The response rate in the surveys decreased between the first and second phase, possibly due to the fact that the women included in the latter were slightly older.
Reporting of mammography appeared to be slightly higher in the southeastern centres and in Scotland, but it is not possible to determine whether this is an effect of increased awareness. Routine screening may take place as part of health insurance checks, or as a result of the availability of ‘Well Woman Screening’ in the workplace. Women who are aware of an increased risk due to family history may also seek screening.
There is little published evidence on the extent of contamination in RCTs of breast screening, In one centre of the Canadian National Breast Screening Study(4), health insurance claims for mammography were reported for 21.8% of control arm women aged 40-49 and 16.7% of those aged 50-59, the proportion for screening mammograms being 14.1% and 10.5% respectively(5). An earlier paper reported that 26% of the control group aged 40-49 reported receiving a mammogram, but 14.5% had only a single examination.

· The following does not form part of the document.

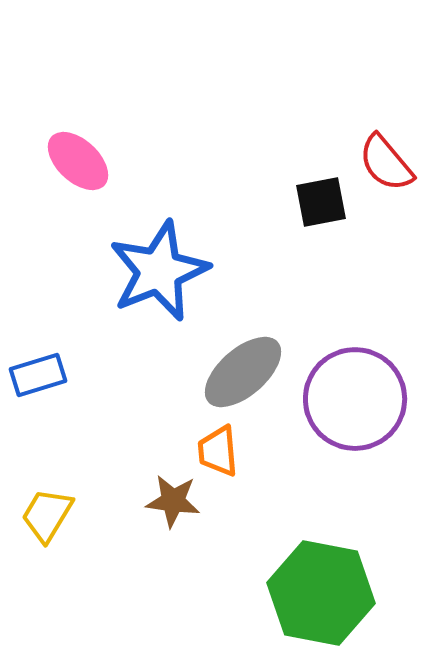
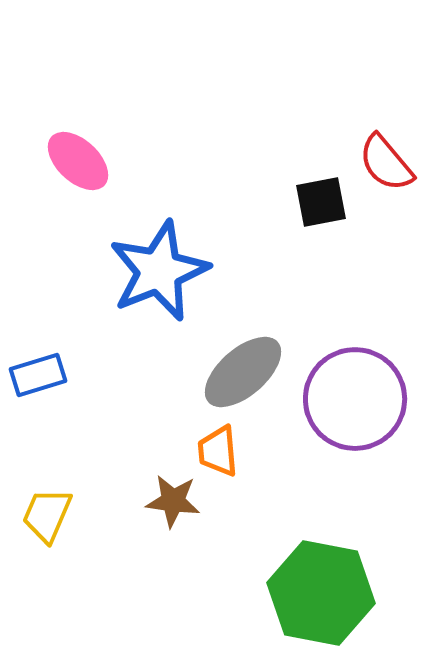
yellow trapezoid: rotated 8 degrees counterclockwise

Unlike the Canadian trial, which recruited volunteers, in the Age trial women in the control arm were not informed of their inclusion, and there was minimal prior publicity to avoid high levels of contamination.

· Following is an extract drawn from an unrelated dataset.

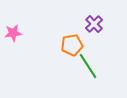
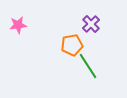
purple cross: moved 3 px left
pink star: moved 5 px right, 8 px up
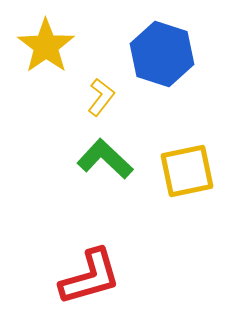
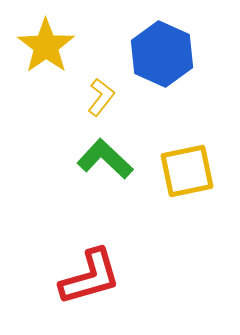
blue hexagon: rotated 6 degrees clockwise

We have no information on the diagnostic follow-up or outcomes of screening in the control arm; less complete follow-up of positive screens may result in such screening being less effective (6). Although 25% of women reported at least one mammogram, only 8 % reported mammography probably for screening purposes, and the majority only had a single mammogram as compared to the average of six screens in women ever screened in the intervention arm. Only 7% of women in the intervention arm were only screened once, and 50% attended six or more screens. Any effect of contamination in the control arm is therefore likely to be minimal compared to the effect of screening in the intervention arm.
In conclusion, the level of contamination reported in the present trial is unlikely to have resulted in a marked dilution of the true effect of mammographic screening in the trial on breast cancer mortality.